Jim McKenney jamesamckenney@verizon.net
Mon, 30 Mar 2015 12:22:14 PDT
With regard to your usage of the word clone, keep in mind that the meaning you seem to be using, although it's certainly the prevailing meaning now, was not the original meaning. The original meaning (viticulturists came up with this) was meant to describe the group which results when plants are asexually propagated. Clone in that original sense referred to the group, not to the entities which made up the group.  Once geneticists got hold of the word, they imposed the "genetically identical" concept - in spite of the abundant evidence all around them that vegetatively propagated plants often show somatic mutations. Tulip growers alone could have shown them cases where a single seedling came to exist in over a dozen different (in the marketing sense) forms. 

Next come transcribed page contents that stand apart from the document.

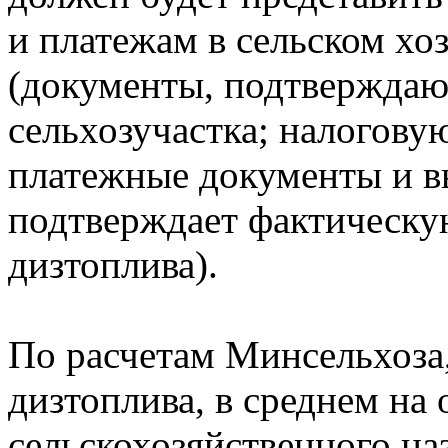
и платежам в сельском хо
(документы, подтверждаю
сельхозучастка; налоговую
платежные документы и вы
подтверждает фактическу
дизтоплива).
По расчетам Минсельхоза
дизтоплива, в среднем на 
сельскохозяйственного на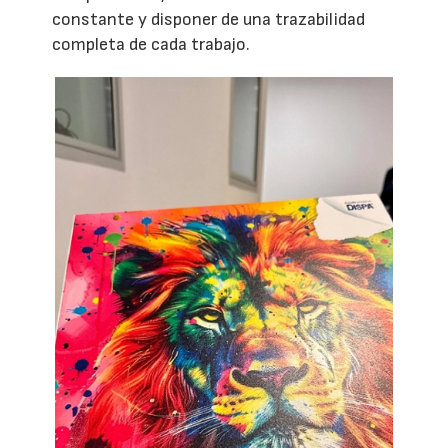
constante y disponer de una trazabilidad
completa de cada trabajo.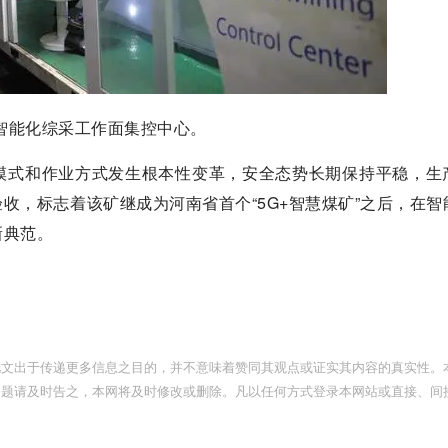
智能化综采工作面集控中心。
模式和作业方式发生根本性变革，安全态势长期保持平稳，生
收，标志着该矿继成为河南省首个“5G+智慧煤矿”之后，在智
新典范。
此文出于传递更多信息之目的，并不意味着赞同其观点或证实其内容的真实性。
问题请及时告之，本网将及时修改或删除。凡以任何方式登录本网站或直接、间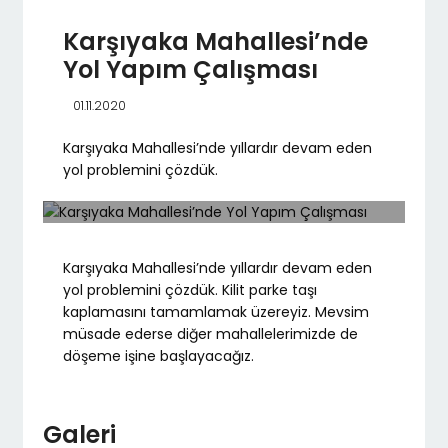
Karşıyaka Mahallesi’nde
Yol Yapım Çalışması
01.11.2020
Karşıyaka Mahallesi’nde yıllardır devam eden
yol problemini çözdük.
Karşıyaka Mahallesi’nde yıllardır devam eden
yol problemini çözdük. Kilit parke taşı
kaplamasını tamamlamak üzereyiz. Mevsim
müsade ederse diğer mahallelerimizde de
döşeme işine başlayacağız.
Galeri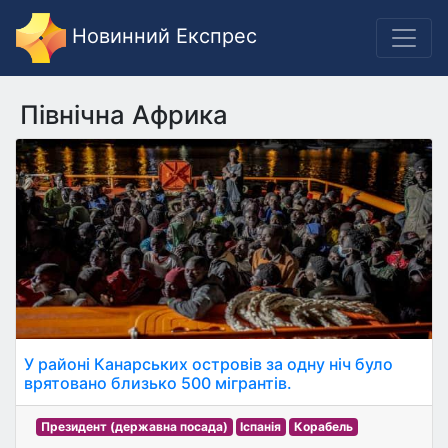
Новинний Експрес
Північна Африка
У районі Канарських островів за одну ніч було
врятовано близько 500 мігрантів.
Президент (державна посада)
Іспанія
Корабель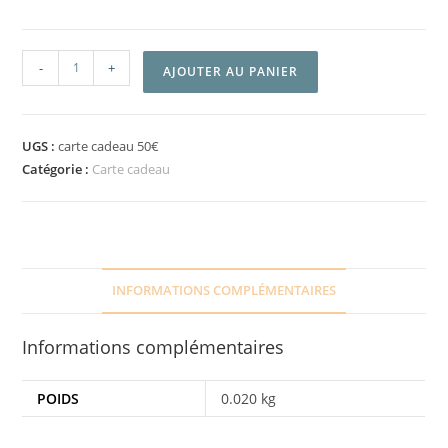
-
+
AJOUTER AU PANIER
UGS :
carte cadeau 50€
Catégorie :
Carte cadeau
INFORMATIONS COMPLÉMENTAIRES
Informations complémentaires
POIDS
0.020 kg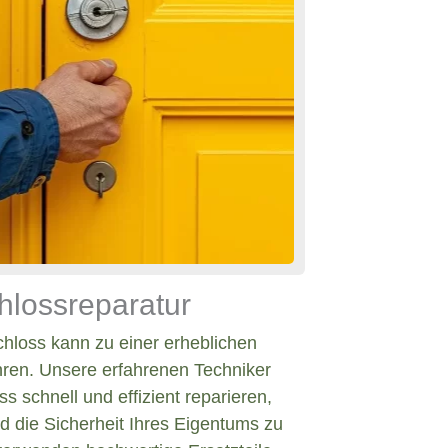
hlossreparatur
chloss kann zu einer erheblichen
hren. Unsere erfahrenen Techniker
s schnell und effizient reparieren,
d die Sicherheit Ihres Eigentums zu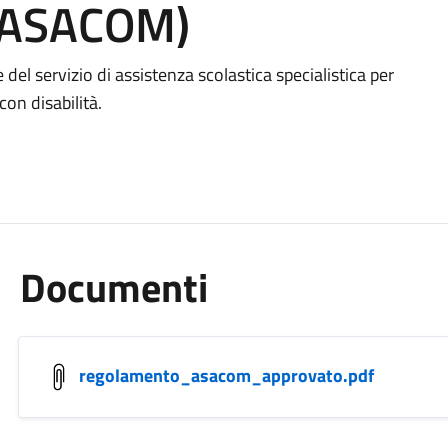
(ASACOM)
del servizio di assistenza scolastica specialistica per
on disabilità.
Documenti
regolamento_asacom_approvato.pdf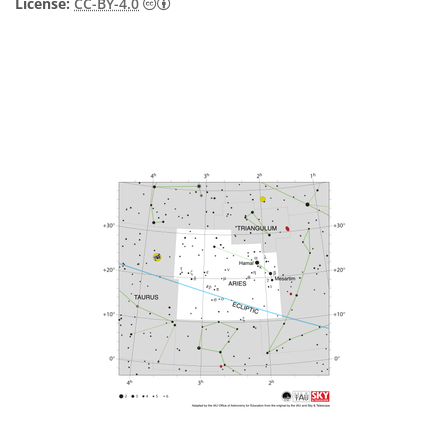
Creative Commons (CC) Attribution 4.0 Int
License:
CC-BY-4.0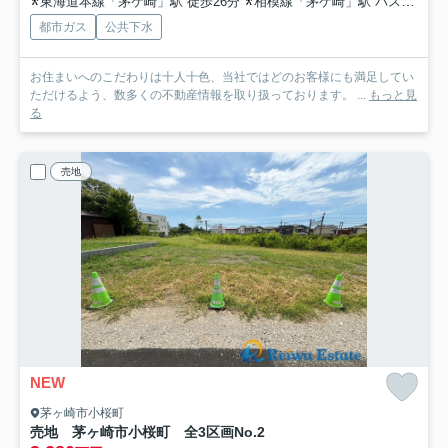
東海道本線「茅ケ崎」駅 徒歩26分
相模線「茅ケ崎」駅 バス6分 「菱沼」 停歩3分
都市ガス
公共下水
お住まいへのこだわりは十人十色、当社ではどのお客様にも満足してい
ただけるよう、数多くの不動産情報を取り扱っております。 ...
もっと見
る
売地
NEW
茅ヶ崎市小桜町
売地 茅ヶ崎市小桜町 全3区画
No.2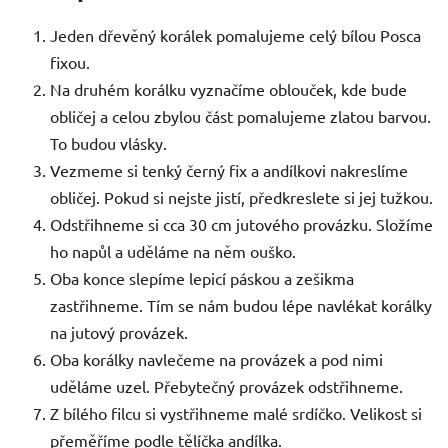
Jeden dřevěný korálek pomalujeme celý bílou Posca
fixou.
Na druhém korálku vyznačíme oblouček, kde bude
obličej a celou zbylou část pomalujeme zlatou barvou.
To budou vlásky.
Vezmeme si tenký černý fix a andílkovi nakreslíme
obličej. Pokud si nejste jistí, předkreslete si jej tužkou.
Odstřihneme si cca 30 cm jutového provázku. Složíme
ho napůl a uděláme na něm ouško.
Oba konce slepíme lepicí páskou a zešikma
zastřihneme. Tím se nám budou lépe navlékat korálky
na jutový provázek.
Oba korálky navlečeme na provázek a pod nimi
uděláme uzel. Přebytečný provázek odstřihneme.
Z bílého filcu si vystřihneme malé srdíčko. Velikost si
přeměříme podle tělíčka andílka.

So, for those who insist that clone means "genetically identical population/aggregation" , then clone might not describe the original Tulipa clusiana.
But for those of us who use the word clone in its original sense, somatic mutations (and anyone who knows the history of tulips knows the huge role they have played) are not relevant to this issue: we prefer to believe that "our" old original Tulipa clusiana is a piece of the original seedling, some perhaps with somatic mutations, some perhaps without. 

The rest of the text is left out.